The jewelled chest, containing the sacred Robe, was transferred to Constantinople. Saint Gennadius, Patriarch of Constantinople (August 31), and the emperor Leo, having learned of the sacred treasure, were convinced of the incorrupt state of the holy Robe, and they certified its authenticity. At Blachernae, near the seacoast, a new church in honor of the Mother of God was constructed. On June 2, 458 Saint Gennadius transferred the sacred Robe into the Blachernae church with appropriate solemnity, placing it within a new reliquary.
Afterwards, the maphorion (i.e., the outer robe) of the Mother of God, and part of Her belt were also put into the reliquary with Her Robe. This circumstance also influenced the Orthodox iconography of the Feast, in connecting the two events: the Placing of the Robe, and the Placing of the Belt of the Mother of God in Blachernae. The Russian pilgrim Stephen of Novgorod, visiting Constantinople in about the year 1350, testifies: “We arrived at Blachernae, where the Robe lies upon an altar in a sealed reliquary.”
More than once, during the invasion of enemies, the Most Holy Theotokos saved the city to which She had given Her holy Robe. Thus it happened during the time of a siege of Constantinople by the Avars in 626, by the Persians in 677, and by the Arabs in the year 717. Especially relevant for us are events of the year 860, intimately connected with the history of the Russian Church.
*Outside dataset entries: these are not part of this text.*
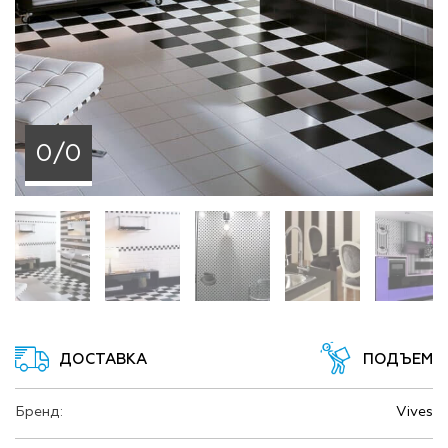
0/0
ДОСТАВКА
ПОДЪЕМ
Бренд:
Vives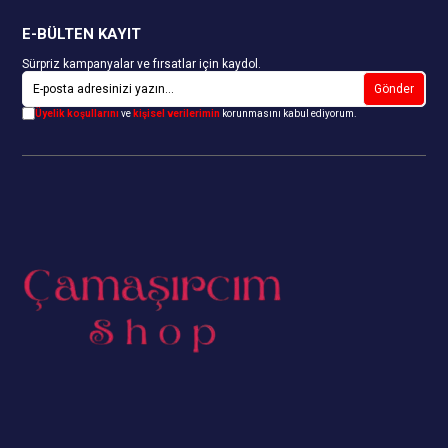
E-BÜLTEN KAYIT
Sürpriz kampanyalar ve fırsatlar için kaydol.
Gönder
Üyelik koşullarını
ve
kişisel verilerimin
korunmasını kabul ediyorum.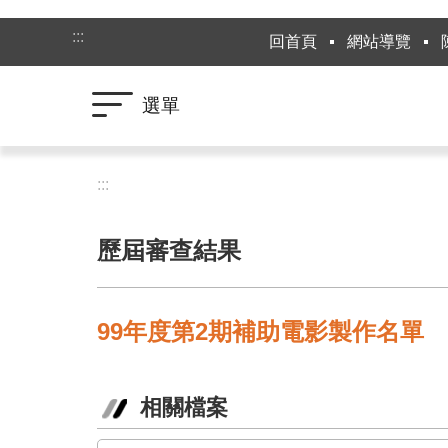
跳到主要內容區塊
:::
回首頁
網站導覽
選單
:::
歷屆審查結果
99年度第2期補助電影製作名單
相關檔案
On June 18, 860 the Russian fleet of Prince Askold, a force comprising more than 200 ships, laid waste the coastal regions of the Black Sea and the Bosphorus, then entered into the Golden Horn and threatened Constantinople. The Russian ships sailed within sight of the city, setting ashore troops who “proceeded before the city, stretching forth their swords.” The emperor Michael III (842-867), interrupted his campaign against the Arabs and returned to the capital. All night he prayed prostrated upon the stone tiles of the church of the Mother of God at Blachernae. The holy Patriarch Photius spoke to his flock, calling for tears of repentance to wash away sins, and to seek the intercession of the Most Holy Theotokos with fervent prayer.
The danger grew with each passing hour. “The city was barely able to stand against a spear,” says Patriarch Photius in another of his homilies. Under these conditions the decision was made to save the church’s sacred objects, especially the holy Robe of the Mother of God, which was kept in the Blachernae church, not far from the shore.
After serving an all-night Vigil, and taking it out from the Blachernae church, they carried the sacred Robe of the Mother of God in a procession around the city walls. They dipped its edge into the waters of the Bosphorus, and then they transported it to the center of Constantinople into the church of Hagia Sophia. The Mother of God protected the city and quelled the fury of the Russian warriors. An honorable truce was concluded, and Askold lifted the siege of Constantinople.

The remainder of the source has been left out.